EGMR: CICAD v. Switzerland (no. 17676/09)

The applicant association, CICAD (Inter-community Coordination against Anti-Semitism and Defamation), was established under Swiss law and is registered in Geneva (Switzerland). The case concerned a judgment against the CICAD association in civil proceedings for describing statements by a university professor as anti-Semitic on its website.

In 2005 a book entitled Israël et l’autre (“Israel and the Other”) was published with the support of the University of Geneva, edited by W.O., a professor of political science who was himself of Jewish descent through his mother. The book contained a series of contributions from academics and intellectuals on the role of Judaism in the policy pursued by the State of Israel and the consequences thereof. Professor W.O. supervised the publication and wrote the foreword.

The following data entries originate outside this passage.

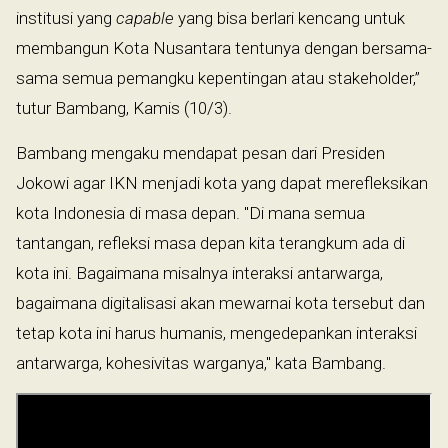
institusi yang
capable
yang bisa berlari kencang untuk
membangun Kota Nusantara tentunya dengan bersama-
sama semua pemangku kepentingan atau stakeholder,”
tutur Bambang, Kamis (10/3).
Bambang mengaku mendapat pesan dari Presiden
Jokowi agar IKN menjadi kota yang dapat merefleksikan
kota Indonesia di masa depan. "Di mana semua
tantangan, refleksi masa depan kita terangkum ada di
kota ini. Bagaimana misalnya interaksi antarwarga,
bagaimana digitalisasi akan mewarnai kota tersebut dan
tetap kota ini harus humanis, mengedepankan interaksi
antarwarga, kohesivitas warganya," kata Bambang.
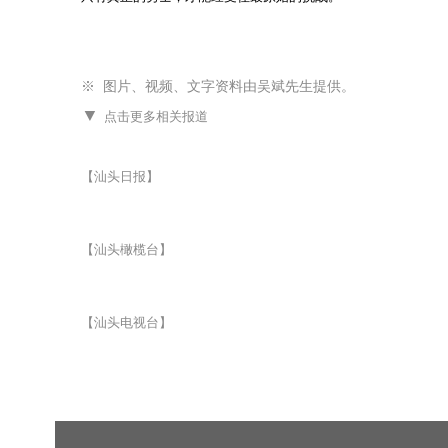
※ 图片、视频、文字资料由吴斌先生提供。
▼
点击更多相关报道
【汕头日报】
【汕头橄榄台】
【汕头电视台】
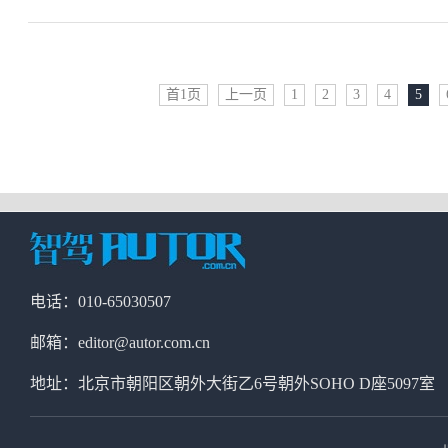
首1页
上一页
1
2
3
4
5
电话：010-65030507
邮箱：editor@autor.com.cn
地址：北京市朝阳区朝外大街乙6号朝外SOHO D座5097室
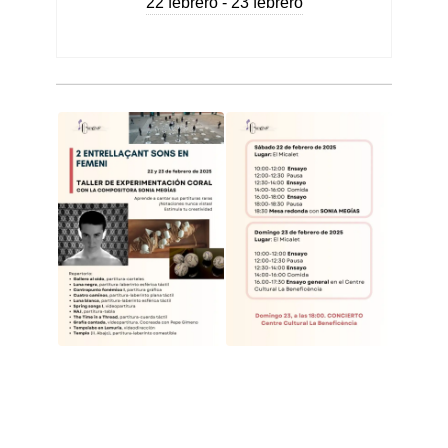
22 febrero - 23 febrero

On 28 November 2005, following the publication of the book, CICAD published an article in Newsletter no. 115 on its website, in which the author (M.S.) criticised the book and alleged that W.O. had made anti-Semitic statements in the foreword. Professor W.O. responded to the allegations in the association’s Newsletter of 18 January 2006. On 11 March 2006 an article by M.S. that was very similar to his previous article was published in Cahiers Bernard Lazare, concerning the book Israël et l’autre and the professor’s statements.

On 11 July 2006 Professor W.O. brought a civil claim against CICAD and M.S., alleging unlawful interference with his personality rights. On 31 May 2007 the Canton of Geneva Court of First Instance allowed his claim, finding that the comments by the author of the article were unlawful. It ordered the removal of the offending article from the association’s website and the publication of the findings reached in its judgment in the association’s Newsletter and the Revue juive. CICAD and M.S. appealed to the Canton of Geneva Court of Justice, which upheld the first-instance judgment on 21 December 2007, specifying that only the most significant findings made in its judgment were to be published. It held, among other things, that an attack on a person’s honour for the purposes of the Civil Code was to be construed more broadly than in a criminal context, extending to professional, economic and social standing, and that on account of Professor W.O.’s occupation, the allegation levelled at him by the association was likely to lower him significantly in public esteem. An appeal by CICAD and M.S. to the Federal Court was dismissed on 28 July 2008.

Relying on Article 10 (freedom of expression) of the Convention, CICAD complained about the civil judgment against it for describing the statements of a university professor as anti-Semitic.